To calculate a Z-score for a sample proportion \( \hat{p} \), you use:
\[ Z = \frac{\hat{p} - \mu}{\sigma} \] where \( \mu \) is the mean, and \( \sigma \) is the standard deviation. For example, if \( \hat{p} = 0.43 \), \( \mu = 0.4 \), and \( \sigma = 0.057 \), the Z-score is calculated as \( Z = \frac{0.43 - 0.4}{0.057} = 0.53 \). This shows \( \hat{p} \) is 0.53 standard deviations above the mean.

Z-scores are crucial because they allow you to use the standard normal distribution table to find probabilities, converting binomial problems into manageable calculations.

Probability Approximation

Probability approximation is a valuable technique in statistics, especially when dealing with probabilities in binomial distributions. It allows us to estimate binomial probabilities using the normal distribution when the sample size is large enough for accuracy.

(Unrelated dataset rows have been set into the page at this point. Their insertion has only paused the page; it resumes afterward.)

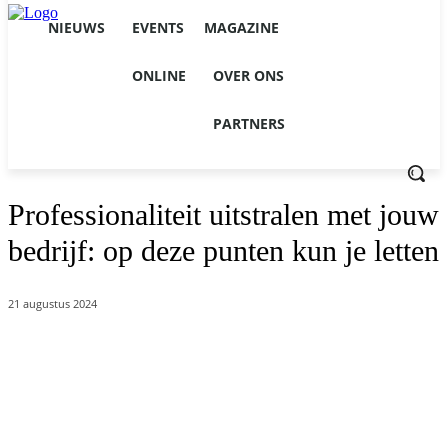
NIEUWS
EVENTS
MAGAZINE
ONLINE
OVER ONS
PARTNERS
Professionaliteit uitstralen met jouw
bedrijf: op deze punten kun je letten
21 augustus 2024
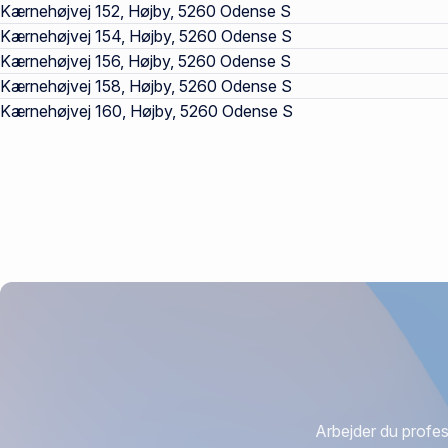
Kærnehøjvej 152, Højby, 5260 Odense S
Kærnehøjvej 154, Højby, 5260 Odense S
Kærnehøjvej 156, Højby, 5260 Odense S
Kærnehøjvej 158, Højby, 5260 Odense S
Kærnehøjvej 160, Højby, 5260 Odense S
Arbejder du profes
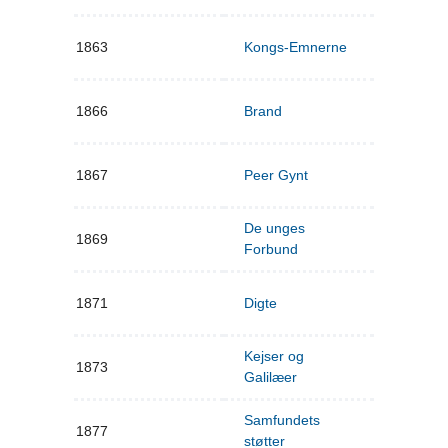
1863
Kongs-Emnerne
1866
Brand
1867
Peer Gynt
De unges
1869
Forbund
1871
Digte
Kejser og
1873
Galilæer
Samfundets
1877
støtter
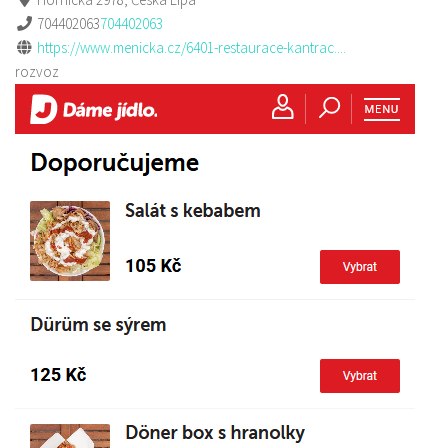
704402063
704402063
https://www.menicka.cz/6401-restaurace-kantrac....
rozvoz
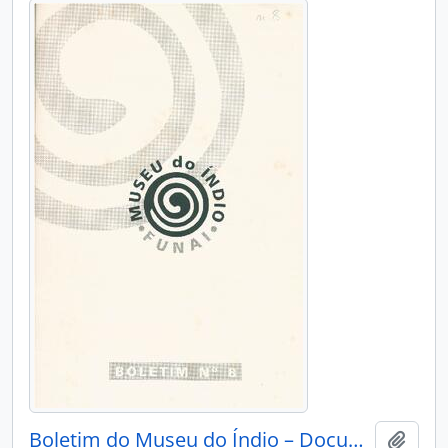
Boletim do Museu do Índio – Documentação – Nº 8
Adici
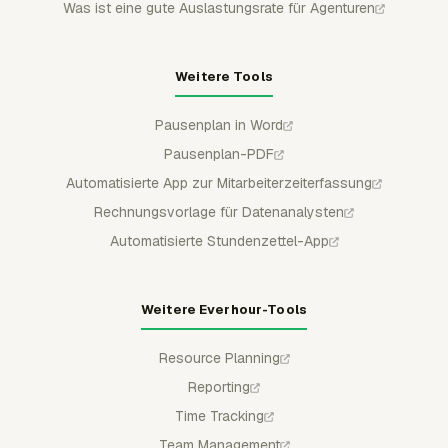
Was ist eine gute Auslastungsrate für Agenturen
Weitere Tools
Pausenplan in Word
Pausenplan-PDF
Automatisierte App zur Mitarbeiterzeiterfassung
Rechnungsvorlage für Datenanalysten
Automatisierte Stundenzettel-App
Weitere Everhour-Tools
Resource Planning
Reporting
Time Tracking
Team Management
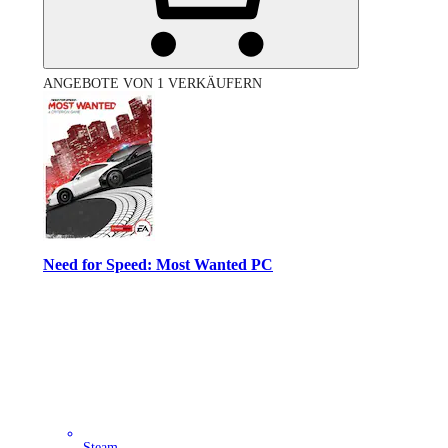
ANGEBOTE VON 1 VERKÄUFERN
Need for Speed: Most Wanted PC
Steam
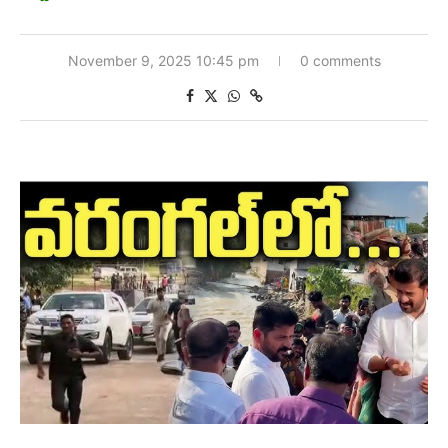
November 9, 2025 10:45 pm
0 comments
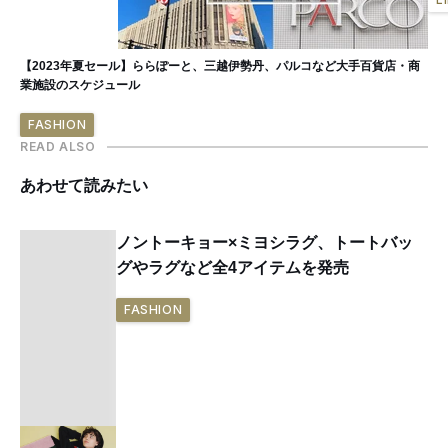
【2023年夏セール】ららぽーと、三越伊勢丹、パルコなど大手百貨店・商
業施設のスケジュール
FASHION
READ ALSO
あわせて読みたい
ノントーキョー×ミヨシラグ、トートバッ
グやラグなど全4アイテムを発売
FASHION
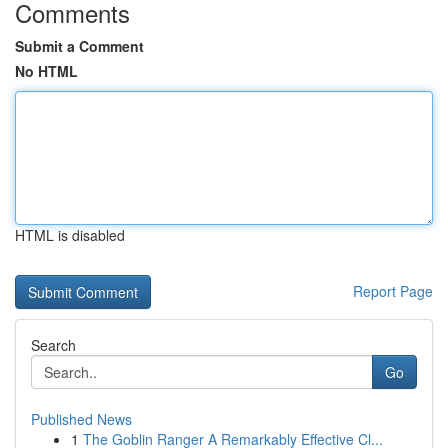
Comments
Submit a Comment
No HTML
HTML is disabled
Report Page
Search
Go
Published News
1
The Goblin Ranger A Remarkably Effective Cl...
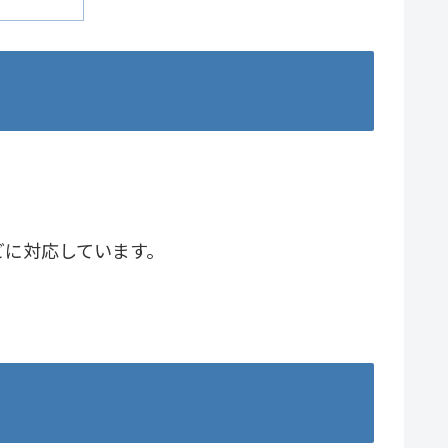
どに対応しています。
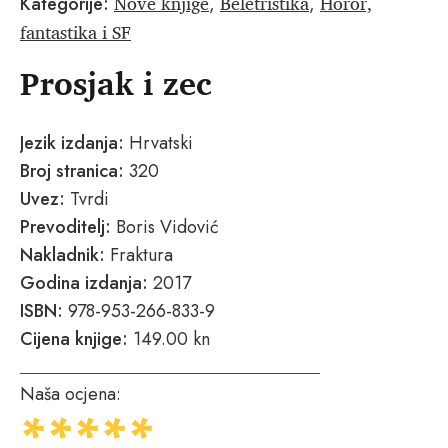
Nove knjige
Beletristika
Horor,
Kategorije:
,
,
fantastika i SF
Prosjak i zec
Jezik izdanja:
Hrvatski
Broj stranica:
320
Uvez:
Tvrdi
Prevoditelj:
Boris Vidović
Nakladnik:
Fraktura
Godina izdanja:
2017
ISBN:
978-953-266-833-9
Cijena knjige:
149.00 kn
Naša ocjena:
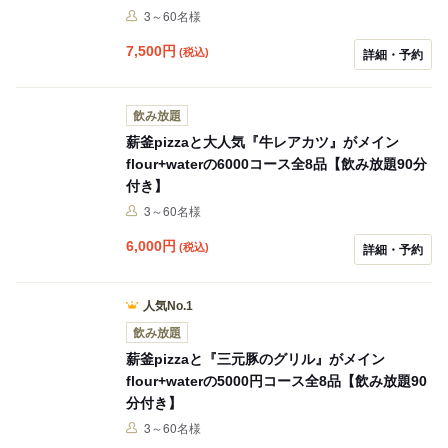
3～60名様
7,500
円
(税込)
詳細・予約
飲み放題
薪釜pizzaと大人気『牛レアカツ』がメイン
flour+waterの6000コース全8品【飲み放題90分
付き】
3～60名様
6,000
円
(税込)
詳細・予約
人気No.1
飲み放題
薪釜pizzaと『三元豚のグリル』がメイン
flour+waterの5000円コース全8品【飲み放題90
分付き】
3～60名様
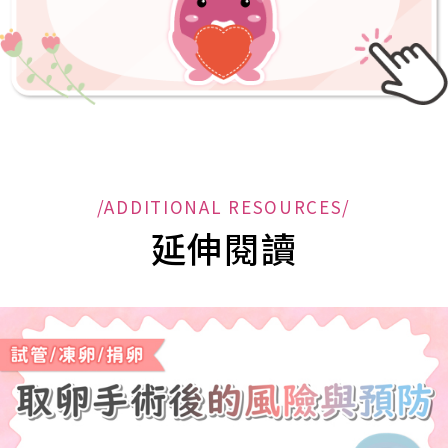
/ADDITIONAL RESOURCES/
延伸閱讀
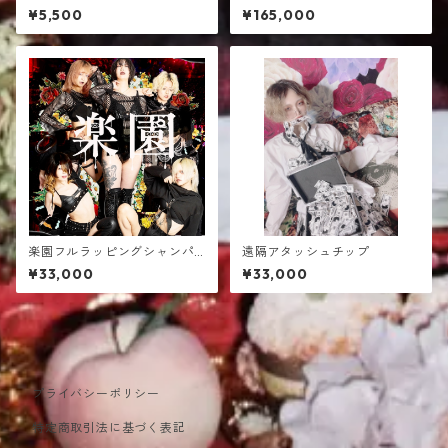
¥5,500
¥165,000
楽園フルラッピングシャンパ
遠隔アタッシュチップ
ン
¥33,000
¥33,000
プライバシーポリシー
特定商取引法に基づく表記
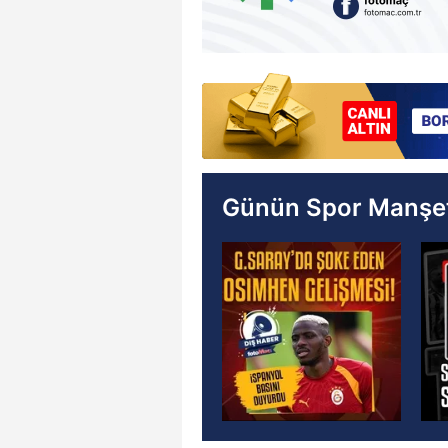
Günün Spor Manşet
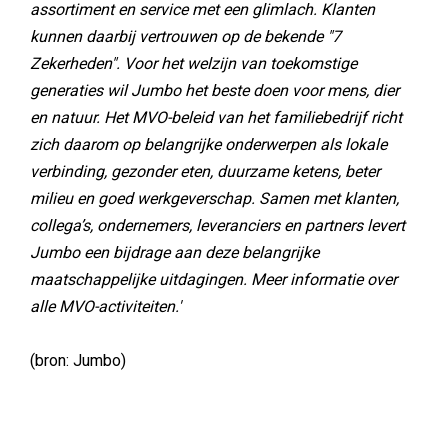
assortiment en service met een glimlach. Klanten
kunnen daarbij vertrouwen op de bekende "7
Zekerheden". Voor het welzijn van toekomstige
generaties wil Jumbo het beste doen voor mens, dier
en natuur. Het MVO-beleid van het familiebedrijf richt
zich daarom op belangrijke onderwerpen als lokale
verbinding, gezonder eten, duurzame ketens, beter
milieu en goed werkgeverschap. Samen met klanten,
collega’s, ondernemers, leveranciers en partners levert
Jumbo een bijdrage aan deze belangrijke
maatschappelijke uitdagingen. Meer informatie over
alle MVO-activiteiten.'
(bron: Jumbo)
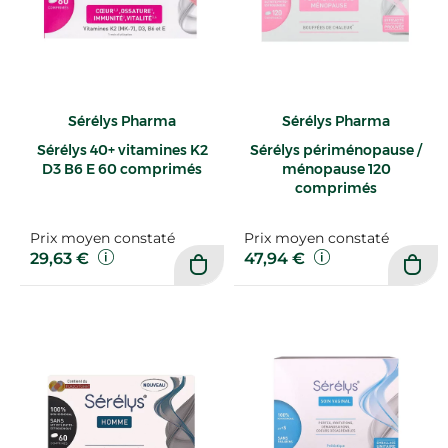
Sérélys Pharma
Sérélys Pharma
Sérélys 40+ vitamines K2
Sérélys périménopause /
D3 B6 E 60 comprimés
ménopause 120
comprimés
Prix moyen constaté
Prix moyen constaté
29,63 €
47,94 €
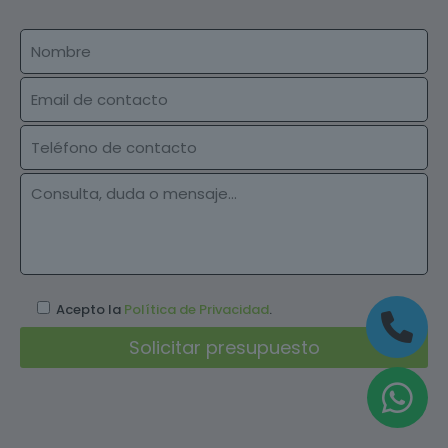
Acepto la
Política de Privacidad
.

This involves transforming a binomial distribution into a normal distribution by converting values into Z-scores and using standard normal distribution tables to find the required probabilities. For instance, the probability \( P(\hat{p} \leq 0.43) \) is found by calculating the Z-score and referencing the Z-table to get 0.7019.

Why the approximation? The normal distribution is continuous, unlike the discrete binomial distribution. When \( np \) and \( n(1-p) \) are large enough (typically \( np, n(1-p) \geq 5 \)), the shape of the binomial distribution becomes similar to a normal distribution, allowing for this convenient use.